17 April 2020 | 8 minutes.

Diverse forests are essential for the future

Nicolas Blain
Head of Research and Communication, Reforest\'Action

Nicolas Blain, Head of Research and Communication, Reforest\'Action

Trees are the rising stars for tackling the climate crisis. The 2019 EU Green Deal announced a new EU Forest Strategy to include effective afforestation, while the January 2020 pledge for 1 trillion trees at the World Economic Forum signals an important boost to tree-planting and reforestation globally. Trees play an essential role in a greener future, but reforestation should not become green-washing for companies and countries to continue polluting. Business as usual must change and efforts need to maximize long-term health, water, air and climate benefits. Reforest’Action is one crowd planting platform achieving this through the reforestation of mixed forests, a key to tackling mounting climate challenges.
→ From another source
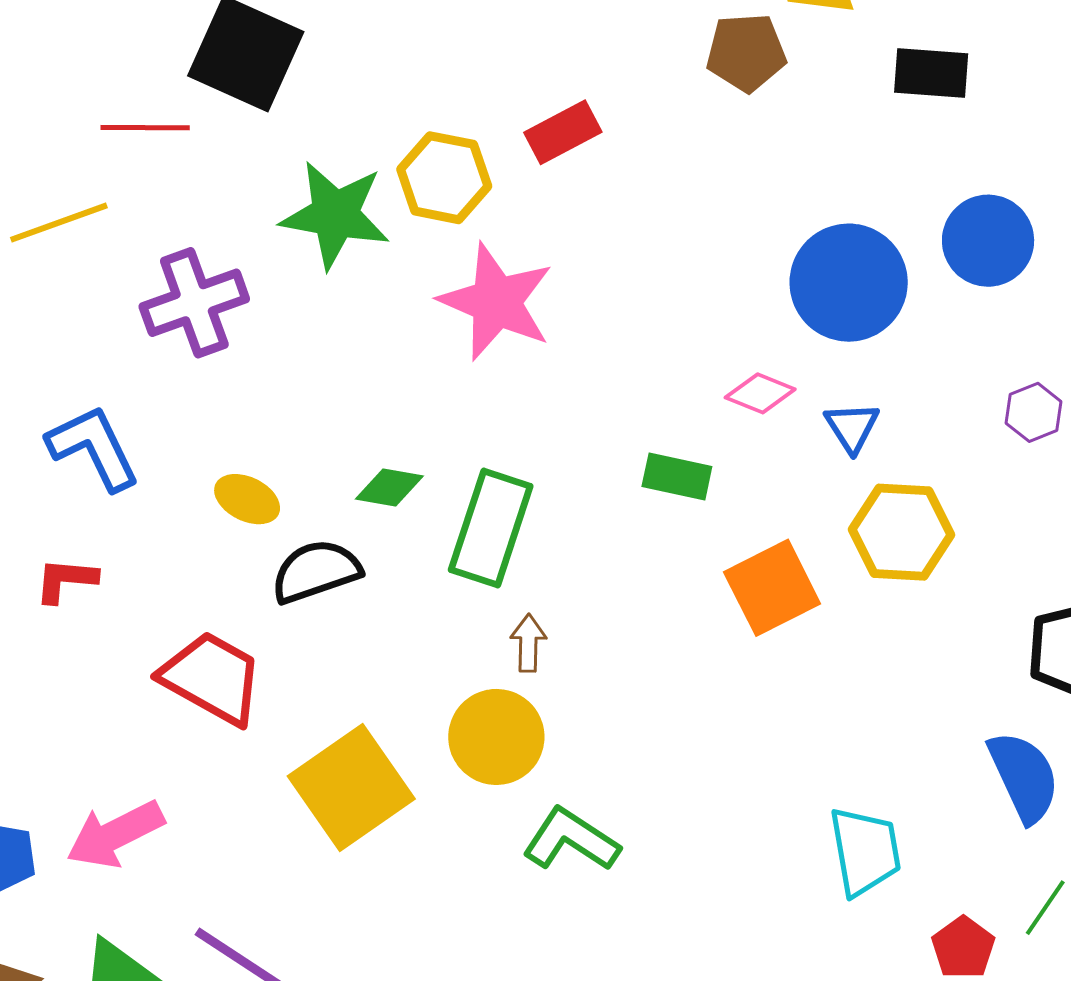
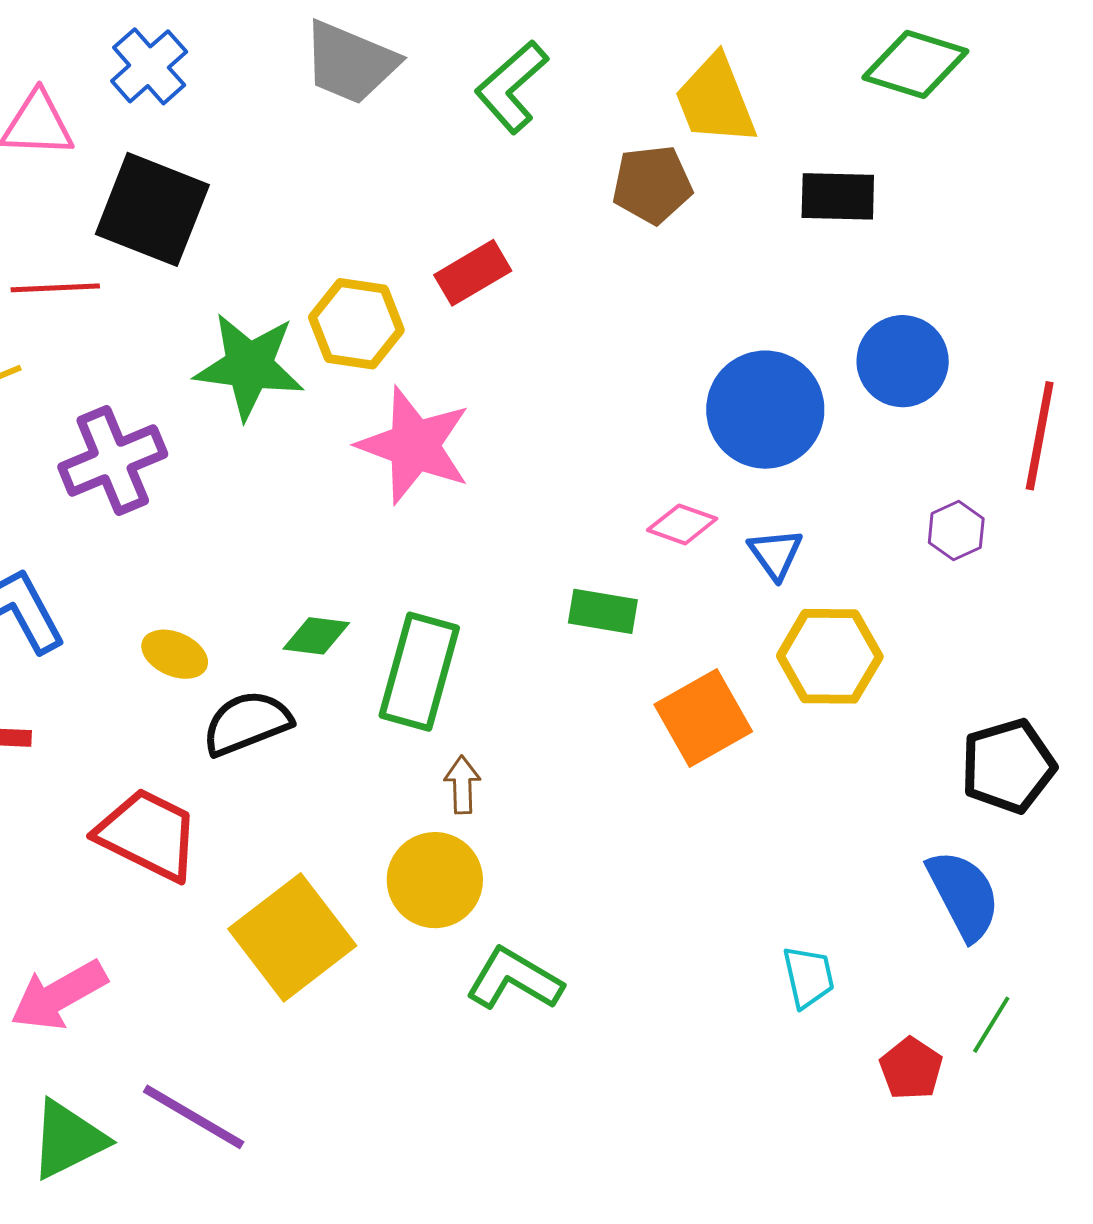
cyan trapezoid: (865, 851) -> (808, 977), size x0.7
Due to their natural capacity to absorb CO2, forests are one of the most sought after natural solutions to fight against climate change in the eyes of a growing number of leaders and decision-makers. Scientists and international organizations also stress the need for reforestation in addition to forest protection; however, it must be carried out under the right conditions. Replanting diversified forests is essential for two main reasons: Forests composed of several species are more resistant to climate and natural hazards and they provide more ecosystem services than single-species forests. Mixed-species forests are key given the environmental challenges ahead, such as unprecedented droughts, the rising risk of wildfires and the development of insect pests populations.

Oak saplings ready to be planted. Photo: Reforest’Action

Forests are our past and future

Trees first appeared on Earth 360 million years ago and have contributed to a wide range of ecosystem functions, providing vital and recreational contributions to people for thousands of years. Trees are significant sources of oxygen and wood, serve as carbon sinks, regulators of the water cycle, and are crucial for innovation in the fields of energy, construction, aviation and health. And forests are a popular destination for outdoor leisure and recreational activities. Today, more than 1.6 billion people directly depend on forests for their livelihoods.